Friday 12.1.2023
Every 90 Seconds for 6 Sets
Hang Power Clean + Push Jerk + Spilt Jerk
Set 1-2 @ 55-65%
Set 3 @ 65-70%
Set 4 @ 70-75%
Set 5-6 @ 80%
“Asparagus”
2 Rounds:
21 Calorie Row
400 Meter Run
1-Minute Rest
15 Calorie Row
300 Meter Run
1-Minute Rest
9 Calorie Row
200 Meter Run
1-Minute Rest
Recipe of the Week:
Steak is good. Try this Grilled Skirt Steak with Thai Flavors recipe to make steak great.
Ingredients:
1/2 cup lite coconut milk
1/4 cup coconut sugar
2 teaspoons lime zest
2 tablespoons lime juice
2 teaspoons Thai fish sauce
2 teaspoons grated ginger root
1 pound beef skirt steak, preferably grass fed, cut into 4-inch lengths
1/2 teaspoon coarse kosher salt
Instructions:
STEP 1
Whisk coconut milk, coconut sugar, lime zest, lime juice, fish sauce and ginger in a small bowl. Place skirt steak into a 1 gallon resealable bag. Pour marinade over the steak. Press out air and seal bag shut.
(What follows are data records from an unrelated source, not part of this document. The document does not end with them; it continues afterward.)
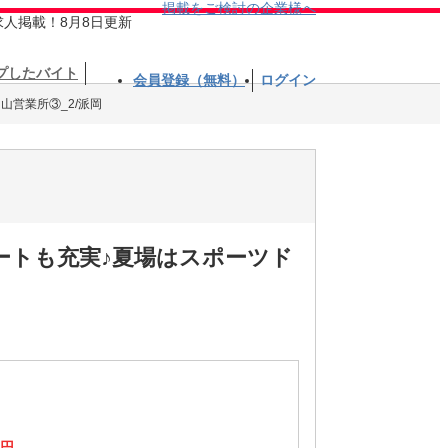
掲載をご検討の企業様へ
求人掲載！8月8日更新
プしたバイト
会員登録（無料）
ログイン
山営業所③_2/派岡
ートも充実♪夏場はスポーツド
5円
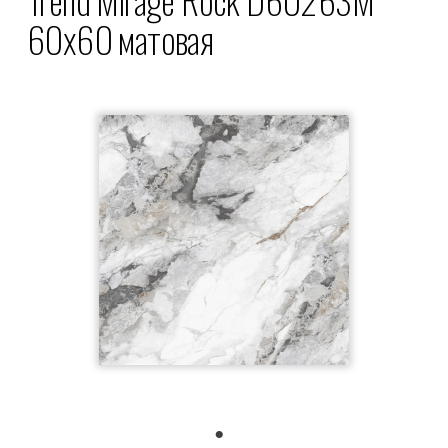
60x60 матовая
1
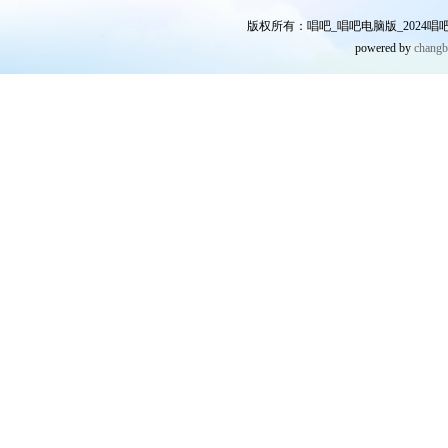
版权所有：唱吧_唱吧电脑版_2024唱吧网
powered by
chang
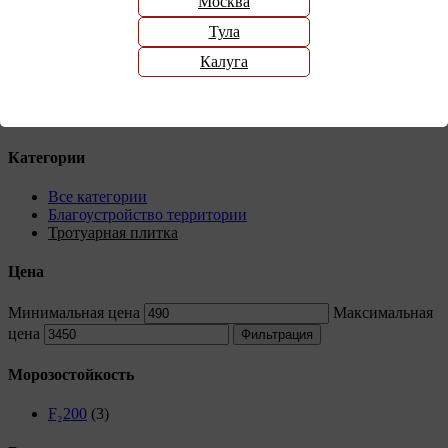
Москва
3
4
Тула
…
Калуга
28
29
30
Следующая страница
Категории
Все категории
Благоустройство территории
Тротуарная плитка
Цена
Минимальная цена
Максимальная
цена
Фильтрация
Морозостойкость
F₂200
(3)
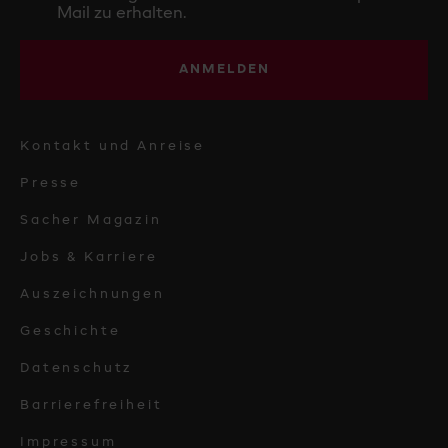
Mail zu erhalten.
ANMELDEN
Kontakt und Anreise
Presse
Sacher Magazin
Jobs & Karriere
Auszeichnungen
Geschichte
Datenschutz
Barrierefreiheit
Impressum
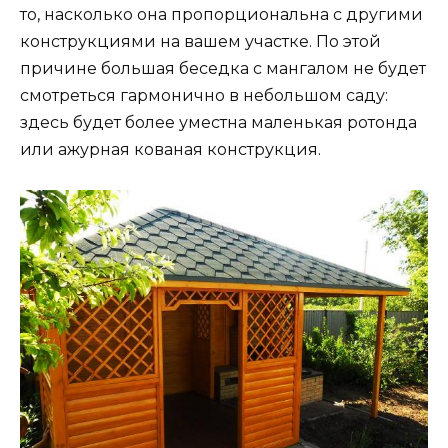
то, насколько она пропорциональна с другими
конструкциями на вашем участке. По этой
причине большая беседка с мангалом не будет
смотреться гармонично в небольшом саду:
здесь будет более уместна маленькая ротонда
или ажурная кованая конструкция.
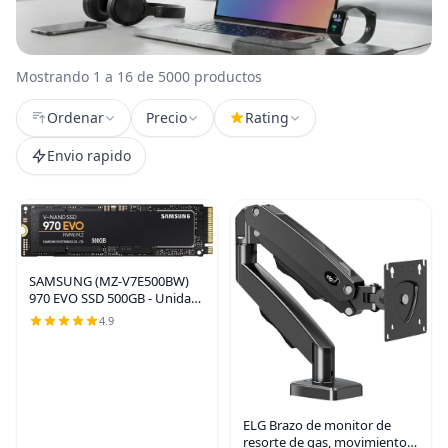
Mostrando 1 a 16 de 5000 productos
Ordenar
Precio
Rating
Envio rapido
SAMSUNG (MZ-V7E500BW)
970 EVO SSD 500GB - Unidad
interna de estado sólido con
4.9
interfaz M.2 NVMe con
tecnología V-NAND,
negro/rojo
ELG Brazo de monitor de
resorte de gas, movimiento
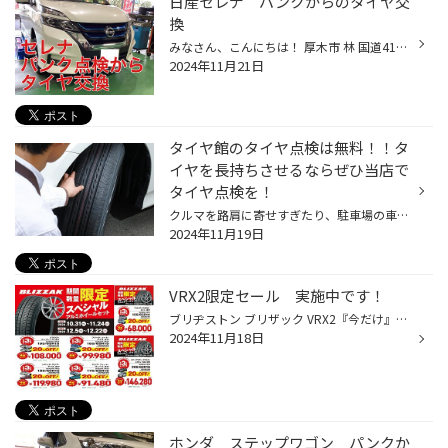
日産セレナ パンクからのタイヤ交
換
みなさん、こんにちは！ 厚木市 林 国道412号線沿い ゴルフ用品の ゴルフドゥ さん向かいの タイヤ館厚木店 小野澤 です(*´◒`*) 本日は 日産 セレナ の パンクからのタイヤ交換 をご紹介いたします(#^.^#) こちらのお客様は 春にタイヤを交換したけど 週に１回はタイヤがぺっちゃんこになる とご来...
2024年11月21日
タイヤ館のタイヤ点検は無料！！タ
イヤを長持ちさせるならぜひ当店で
タイヤ点検を！
クルマを路肩に寄せすぎたり、駐車場の車止めにぶつけたりして、 お気に入りのホイールを傷つけてしまったという経験は、多くの方がお持ちなのではないでしょうか。 とっても残念な気持ちになりますが、そんなときタイヤも気にかけていらっしゃいますか？ また、タイヤの“見える側”にはワックスをき...
2024年11月19日
VRX2限定セール 実施中です！
ブリヂストン ブリザック VRX2『今だけ』数量限定スペシャルプライスでご提供！ 【期間】10月31日(木)～11月24日(日) ■ブリヂストン ブリザック VRX2 最大20％OFF！ ※通常店頭表示価格より ★155/65R14 ワゴンR、N-BOX、タント ★175/65R15 アクア、フィット、キューブ など ★185/60R15 シエンタ、ア...
2024年11月18日
ホンダ ステップワゴン パンクか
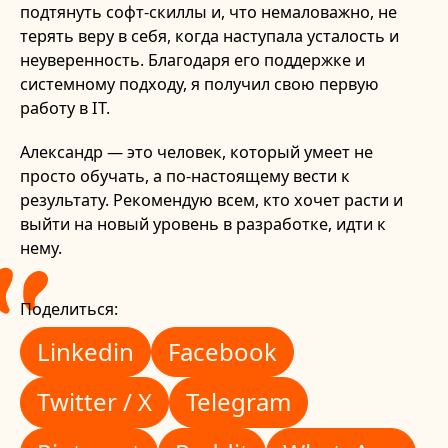
подтянуть софт-скиллы и, что немаловажно, не
терять веру в себя, когда наступала усталость и
неуверенность. Благодаря его поддержке и
системному подходу, я получил свою первую
работу в IT.
Александр — это человек, который умеет не
просто обучать, а по-настоящему вести к
результату. Рекомендую всем, кто хочет расти и
выйти на новый уровень в разработке, идти к
нему.
Поделиться:
Linkedin
Facebook
Linkedin
Facebook
Twitter / X
Telegram
Twitter / X
Telegram
Pinterest
Reddit
WhatsApp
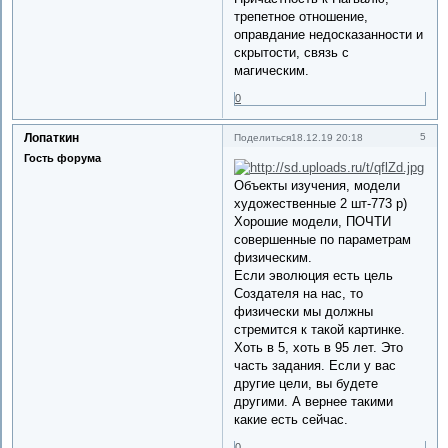
трепетное отношение,
оправдание недосказанности и
скрытости, связь с
магическим.
0
Лопаткин
5
Поделиться
18.12.19 20:18
Гость форума
Объекты изучения, модели
художественные 2 шт-773 р)
Хорошие модели, ПОЧТИ
совершенные по параметрам
физическим.
Если эволюция есть цель
Создателя на нас, то
физически мы должны
стремится к такой картинке.
Хоть в 5, хоть в 95 лет. Это
часть задания. Если у вас
другие цели, вы будете
другими. А вернее такими
какие есть сейчас.
0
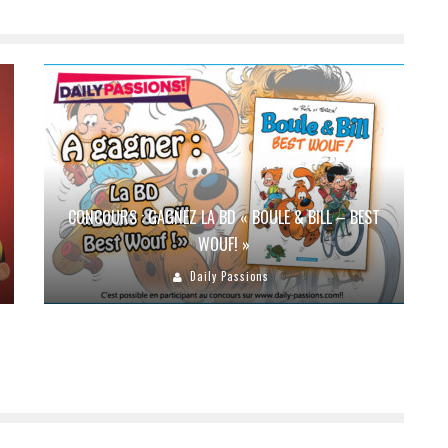
CONCOURS : GAGNEZ LA BD « BOULE & BILL – BEST
WOUF! »
Daily Passions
Refrigerate the steak 4 to 12 hours.
STEP 2
Preheat grill to high heat.
STEP 3
Drain steak and discard marinade. Pat steaks dry and sprinkle with salt. Oil grill rack and immediately place steaks on the grill.
STEP 4
Cook 2 minutes and turn a quarter turn to create hash mark. Continue cooking 30 to 90 seconds more on first side. Flip steaks over and continue cooking 2 ½ to 5 minutes on the second side to desired doneness, 5 to 8 minutes total depending on thickness of the steaks.
STEP 5
Let steaks rest on carving board at least 4 minutes before cutting lengthwise across the grain.